New study shows ‘treat all’ not a panacea for early ART uptake

Eliminating CD4 thresholds is unlikely to lead to a critical mass of people living with HIV starting antiretroviral treatment (ART) in South Africa.

A new study by Africa Health Research Institute (AHRI) researchers and Boston University colleagues, published in PLOS ONE in June, shows that ART uptake in rural KwaZulu-Natal (KZN) among treatment-eligible patients is low – and declines at higher CD4 counts.

Clinical trials have confirmed that early use of ART keeps people living with HIV alive, healthier, and reduces the risk of them passing on the virus. Studies have also projected that test-and-treat could reduce HIV transmission and alter the course of the epidemic. In September 2016, South Africa followed World Health Organisation guidelines to “treat all” – removing the CD4 count thresholds which dictated who could receive ART.

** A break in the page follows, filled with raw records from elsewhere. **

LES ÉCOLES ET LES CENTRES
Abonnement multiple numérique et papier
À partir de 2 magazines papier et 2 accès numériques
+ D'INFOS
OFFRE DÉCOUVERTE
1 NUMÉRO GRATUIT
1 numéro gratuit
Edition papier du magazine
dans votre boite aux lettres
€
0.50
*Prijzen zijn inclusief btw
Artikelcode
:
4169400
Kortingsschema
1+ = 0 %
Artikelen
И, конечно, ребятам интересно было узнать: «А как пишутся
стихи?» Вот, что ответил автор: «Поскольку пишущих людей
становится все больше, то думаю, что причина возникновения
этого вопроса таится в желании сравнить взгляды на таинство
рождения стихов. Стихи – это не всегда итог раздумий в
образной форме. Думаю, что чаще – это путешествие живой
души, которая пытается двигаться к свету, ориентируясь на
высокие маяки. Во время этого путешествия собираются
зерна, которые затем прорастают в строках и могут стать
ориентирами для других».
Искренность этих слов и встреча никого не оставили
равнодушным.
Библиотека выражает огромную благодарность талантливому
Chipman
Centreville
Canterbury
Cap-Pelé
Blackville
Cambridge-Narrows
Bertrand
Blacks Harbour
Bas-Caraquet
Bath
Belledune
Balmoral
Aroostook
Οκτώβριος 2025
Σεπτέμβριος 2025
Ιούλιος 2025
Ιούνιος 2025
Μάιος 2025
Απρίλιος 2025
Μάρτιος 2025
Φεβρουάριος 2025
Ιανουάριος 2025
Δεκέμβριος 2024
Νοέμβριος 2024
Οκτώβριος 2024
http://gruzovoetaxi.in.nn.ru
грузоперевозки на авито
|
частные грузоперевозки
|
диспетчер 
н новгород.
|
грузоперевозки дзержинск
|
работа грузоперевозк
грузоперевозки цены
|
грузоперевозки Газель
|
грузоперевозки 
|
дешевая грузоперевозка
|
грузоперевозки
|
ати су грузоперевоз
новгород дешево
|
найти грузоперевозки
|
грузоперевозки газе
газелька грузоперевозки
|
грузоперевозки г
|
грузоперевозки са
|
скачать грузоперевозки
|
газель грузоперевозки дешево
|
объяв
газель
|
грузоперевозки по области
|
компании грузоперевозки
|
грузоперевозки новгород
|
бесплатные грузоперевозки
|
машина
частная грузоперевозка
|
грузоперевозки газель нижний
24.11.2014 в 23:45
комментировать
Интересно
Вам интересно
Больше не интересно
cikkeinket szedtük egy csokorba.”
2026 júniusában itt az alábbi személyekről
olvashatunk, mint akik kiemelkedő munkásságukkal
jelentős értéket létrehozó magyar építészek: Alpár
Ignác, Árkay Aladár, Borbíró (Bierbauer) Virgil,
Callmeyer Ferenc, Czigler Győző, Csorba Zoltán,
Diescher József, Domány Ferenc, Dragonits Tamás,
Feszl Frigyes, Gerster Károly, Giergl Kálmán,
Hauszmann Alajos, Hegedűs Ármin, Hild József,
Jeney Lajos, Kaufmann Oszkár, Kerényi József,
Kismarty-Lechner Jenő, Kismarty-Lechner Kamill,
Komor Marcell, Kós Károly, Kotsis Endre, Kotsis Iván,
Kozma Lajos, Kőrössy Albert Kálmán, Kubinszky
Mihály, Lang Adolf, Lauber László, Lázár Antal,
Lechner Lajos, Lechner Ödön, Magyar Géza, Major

However, based on the experiences of patients in rural South Africa, AHRI researchers predict that fewer than one in four newly eligible patients will initiate ART within six months of testing positive. Their results are based on analysis of data from 19 279 patients enrolled in a public-sector ART programme in the Hlabisa sub-district of KZN between August 2011 and December 2013. The researchers used a regression discontinuity design to compare rates of ART uptake in patients presenting with CD4 counts that were eligible versus ineligible for ART – based on a prior threshold. These estimates offer some guidance on the likely impact of eliminating CD4 count thresholds on numbers of new ART initiators – if no other changes are made to HIV testing, linkage to care, or treatment initiation procedures.

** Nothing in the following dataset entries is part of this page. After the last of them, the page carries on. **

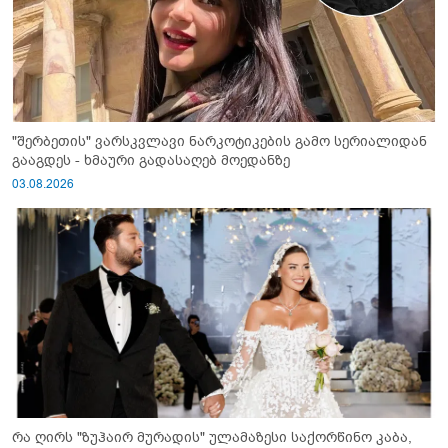
"შერბეთის" ვარსკვლავი ნარკოტიკების გამო სერიალიდან
გააგდეს - ხმაური გადასაღებ მოედანზე
03.08.2026
რა ღირს "ზუჰაირ მურადის" ულამაზესი საქორწინო კაბა,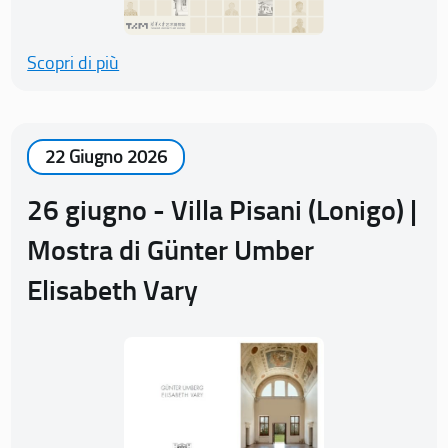
Scopri di più
22 Giugno 2026
26 giugno - Villa Pisani (Lonigo) |
Mostra di Günter Umber
Elisabeth Vary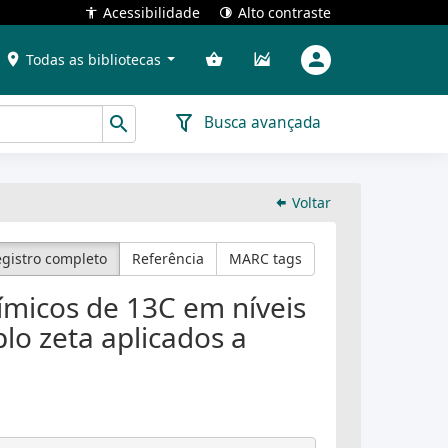
Acessibilidade
Alto contraste
Todas as bibliotecas
Busca avançada
Voltar
gistro completo
Referência
MARC tags
ímicos de 13C em níveis
o zeta aplicados a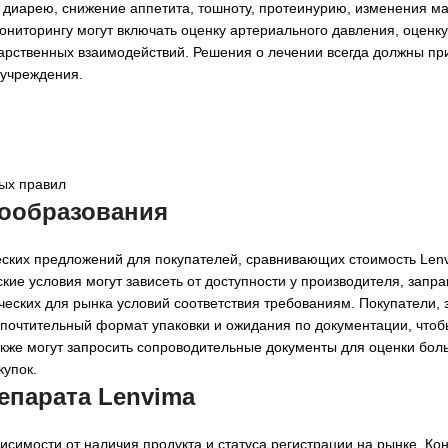
 диарею, снижение аппетита, тошноту, протеинурию, изменения ма
ниторингу могут включать оценку артериального давления, оценк
карственных взаимодействий. Решения о лечении всегда должны пр
 учреждения.
ых правил
нообразования
ческих предложений для покупателей, сравнивающих стоимость Len
кие условия могут зависеть от доступности у производителя, зап
ических для рынка условий соответствия требованиям. Покупатели
дпочтительный формат упаковки и ожидания по документации, чтоб
же могут запросить сопроводительные документы для оценки бол
купок.
епарата Lenvima
ависимости от наличия продукта и статуса регистрации на рынке. К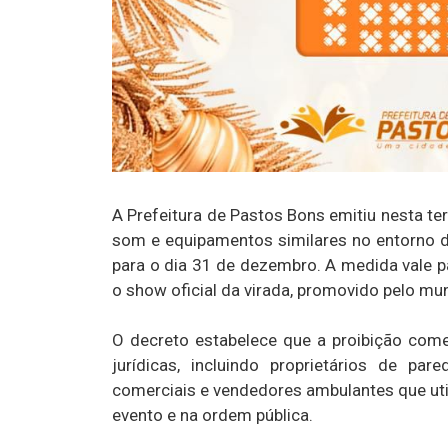
A Prefeitura de Pastos Bons emitiu nesta te
som e equipamentos similares no entorno d
para o dia 31 de dezembro. A medida vale pa
o show oficial da virada, promovido pelo mun
O decreto estabelece que a proibição come
jurídicas, incluindo proprietários de pa
comerciais e vendedores ambulantes que uti
evento e na ordem pública.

In Hlabisa they found that raising the CD4 threshold to 500 and eliminating CD4 criteria entirely were projected to increase the annual number of initiators by 21.2% and 26.7% respectively. By scaling the Hlabisa results by the number of ART initiators nationally in 2013 (614 000), the scientists project increases of 130 000 and 164 000 patients, respectively. These numbers represent increases of 4.3% and 5.2% in the total population of patients receiving ART in South Africa. This pales in comparison to the near doubling of patients on ART required to achieve universal coverage in South Africa. While this will still benefit many thousands of patients, and is therefore of value regardless of other programme changes, it is not enough to achieve, on its own, South Africa’s 90-90-90 targets.

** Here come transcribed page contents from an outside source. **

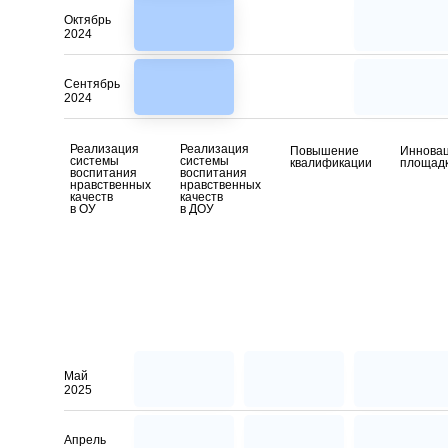
Октябрь
2024
Сентябрь
2024
Реализация
Реализация
Повышение
Иннова
системы
системы
квалификации
площад
воспитания
воспитания
нравственных
нравственных
качеств
качеств
в ОУ
в ДОУ
Май
2025
Апрель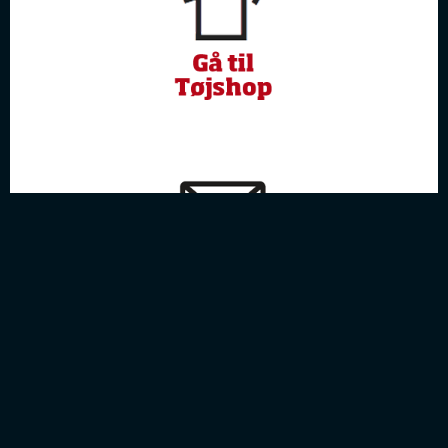
FIND BYGMA
TILBUDSAVISER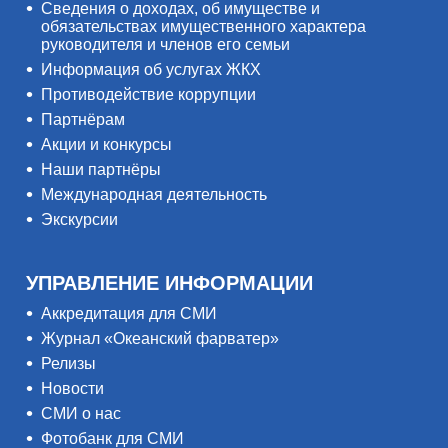
Сведения о доходах, об имуществе и
обязательствах имущественного характера
руководителя и членов его семьи
Информация об услугах ЖКХ
Противодействие коррупции
Партнёрам
Акции и конкурсы
Наши партнёры
Международная деятельность
Экскурсии
УПРАВЛЕНИЕ ИНФОРМАЦИИ
Аккредитация для СМИ
Журнал «Океанский фарватер»
Релизы
Новости
СМИ о нас
Фотобанк для СМИ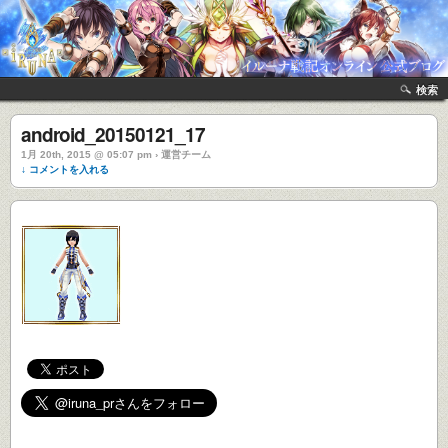
検索
android_20150121_17
1月 20th, 2015 @ 05:07 pm › 運営チーム
↓ コメントを入れる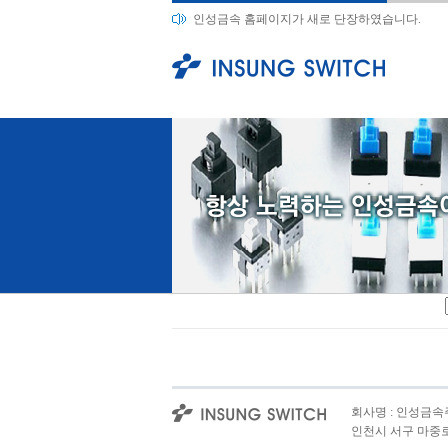
인성금속 홈페이지가 새로 단장하였습니다.
회사명 : 인성금속주식
인천시 서구 마중로 167(오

“Our paper identifies substantial attrition between clinical presentation and ART initiation among treatment-eligible patients. It is likely that many of these patients have blood drawn for a CD4 count but never return to the clinic to receive their CD4 results,” said Dr Jacob Bor, a lead author on the paper.  “Changes in testing and initiation procedures – for example, initiating treatment for patients on the same day as diagnosis and other efforts to reduce loss to initiation – as well as interventions to increase demand for early ART are needed. Without these additional improvements to testing and initiation procedures and interventions to increase demand for early ART, eliminating CD4 thresholds is unlikely to achieve the full benefits of treatment as prevention.”

A note on methodology

Treatment thresholds are commonly used not just for HIV, but also in the diagnosis and treatment of diabetes, hypertension, and high cholesterol. They simplify clinical decision-making and align clinical practice with the scientific evidence and international guidelines.  But at what threshold values should patients be offered treatment? This question has been hotly debated for HIV and other conditions as well. The methods presented in this paper show how empirical data can be combined with a simple model to simulate what would happen with thresholds set at different levels. The simplicity of the model and data requirements means that this analysis could easily be implemented for other diseases and contexts, assisting with health systems planning.

Image: Blood is drawn for an HIV test.